═══ Available data

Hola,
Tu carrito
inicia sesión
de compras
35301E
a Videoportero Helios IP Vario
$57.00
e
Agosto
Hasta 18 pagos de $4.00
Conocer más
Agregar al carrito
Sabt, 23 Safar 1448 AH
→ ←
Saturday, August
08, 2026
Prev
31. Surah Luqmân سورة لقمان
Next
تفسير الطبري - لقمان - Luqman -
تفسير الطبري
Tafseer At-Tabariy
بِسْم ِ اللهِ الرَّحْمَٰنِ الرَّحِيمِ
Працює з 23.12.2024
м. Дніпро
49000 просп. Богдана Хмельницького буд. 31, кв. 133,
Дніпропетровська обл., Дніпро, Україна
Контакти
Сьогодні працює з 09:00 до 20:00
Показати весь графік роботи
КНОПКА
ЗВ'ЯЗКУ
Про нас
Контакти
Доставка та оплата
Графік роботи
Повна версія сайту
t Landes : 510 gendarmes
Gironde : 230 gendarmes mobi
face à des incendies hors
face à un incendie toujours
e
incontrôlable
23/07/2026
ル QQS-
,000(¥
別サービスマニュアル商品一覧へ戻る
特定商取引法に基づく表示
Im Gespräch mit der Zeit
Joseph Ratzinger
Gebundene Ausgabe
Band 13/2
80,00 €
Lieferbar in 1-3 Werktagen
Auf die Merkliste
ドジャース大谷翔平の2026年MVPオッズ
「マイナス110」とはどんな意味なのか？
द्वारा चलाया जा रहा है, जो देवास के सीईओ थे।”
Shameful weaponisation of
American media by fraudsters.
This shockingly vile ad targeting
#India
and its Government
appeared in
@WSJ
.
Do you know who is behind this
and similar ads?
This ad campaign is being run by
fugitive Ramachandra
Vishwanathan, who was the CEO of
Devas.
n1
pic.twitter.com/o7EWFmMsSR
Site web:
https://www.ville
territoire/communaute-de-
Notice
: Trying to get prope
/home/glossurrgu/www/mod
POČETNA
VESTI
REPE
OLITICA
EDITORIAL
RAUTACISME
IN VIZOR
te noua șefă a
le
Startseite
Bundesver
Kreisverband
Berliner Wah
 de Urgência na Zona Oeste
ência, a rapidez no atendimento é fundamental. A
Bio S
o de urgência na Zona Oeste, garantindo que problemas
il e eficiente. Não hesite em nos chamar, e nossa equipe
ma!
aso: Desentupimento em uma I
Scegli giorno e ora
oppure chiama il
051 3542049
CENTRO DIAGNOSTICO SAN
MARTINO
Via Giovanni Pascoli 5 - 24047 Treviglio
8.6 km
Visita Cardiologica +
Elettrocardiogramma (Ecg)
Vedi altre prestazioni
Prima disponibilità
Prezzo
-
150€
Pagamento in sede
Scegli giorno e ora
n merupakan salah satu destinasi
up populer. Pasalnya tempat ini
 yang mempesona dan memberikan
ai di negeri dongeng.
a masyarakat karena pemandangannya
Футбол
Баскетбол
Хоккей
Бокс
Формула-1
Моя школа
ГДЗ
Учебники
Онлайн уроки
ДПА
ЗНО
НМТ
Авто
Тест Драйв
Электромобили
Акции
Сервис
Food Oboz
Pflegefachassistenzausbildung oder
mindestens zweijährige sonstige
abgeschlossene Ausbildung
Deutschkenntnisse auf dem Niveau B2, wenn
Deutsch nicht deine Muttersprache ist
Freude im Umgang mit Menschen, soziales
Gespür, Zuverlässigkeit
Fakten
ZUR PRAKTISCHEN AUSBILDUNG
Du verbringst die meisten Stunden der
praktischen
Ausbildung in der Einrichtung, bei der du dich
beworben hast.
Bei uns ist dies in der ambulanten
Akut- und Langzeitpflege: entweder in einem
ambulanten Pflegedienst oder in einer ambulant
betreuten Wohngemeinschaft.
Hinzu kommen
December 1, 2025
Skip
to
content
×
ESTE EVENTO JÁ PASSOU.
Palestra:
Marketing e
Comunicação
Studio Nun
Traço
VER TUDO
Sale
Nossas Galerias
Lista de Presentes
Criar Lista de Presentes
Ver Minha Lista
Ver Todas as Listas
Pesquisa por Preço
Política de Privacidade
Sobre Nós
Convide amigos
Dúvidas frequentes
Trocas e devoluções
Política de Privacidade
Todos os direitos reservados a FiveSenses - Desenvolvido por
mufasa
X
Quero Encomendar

══════

#### Problem to solve:
Retype the records above, but only those lines that fall between the line containing "Im Gespräch mit der Zeit" and the line containing "up populer. Pasalnya tempat ini", with both of those lines included, exactly as written.

#### Task answer:
Im Gespräch mit der Zeit
Joseph Ratzinger
Gebundene Ausgabe
Band 13/2
80,00 €
Lieferbar in 1-3 Werktagen
Auf die Merkliste
ドジャース大谷翔平の2026年MVPオッズ
「マイナス110」とはどんな意味なのか？
द्वारा चलाया जा रहा है, जो देवास के सीईओ थे।”
Shameful weaponisation of
American media by fraudsters.
This shockingly vile ad targeting
#India
and its Government
appeared in
@WSJ
.
Do you know who is behind this
and similar ads?
This ad campaign is being run by
fugitive Ramachandra
Vishwanathan, who was the CEO of
Devas.
n1
pic.twitter.com/o7EWFmMsSR
Site web:
https://www.ville
territoire/communaute-de-
Notice
: Trying to get prope
/home/glossurrgu/www/mod
POČETNA
VESTI
REPE
OLITICA
EDITORIAL
RAUTACISME
IN VIZOR
te noua șefă a
le
Startseite
Bundesver
Kreisverband
Berliner Wah
 de Urgência na Zona Oeste
ência, a rapidez no atendimento é fundamental. A
Bio S
o de urgência na Zona Oeste, garantindo que problemas
il e eficiente. Não hesite em nos chamar, e nossa equipe
ma!
aso: Desentupimento em uma I
Scegli giorno e ora
oppure chiama il
051 3542049
CENTRO DIAGNOSTICO SAN
MARTINO
Via Giovanni Pascoli 5 - 24047 Treviglio
8.6 km
Visita Cardiologica +
Elettrocardiogramma (Ecg)
Vedi altre prestazioni
Prima disponibilità
Prezzo
-
150€
Pagamento in sede
Scegli giorno e ora
n merupakan salah satu destinasi
up populer. Pasalnya tempat ini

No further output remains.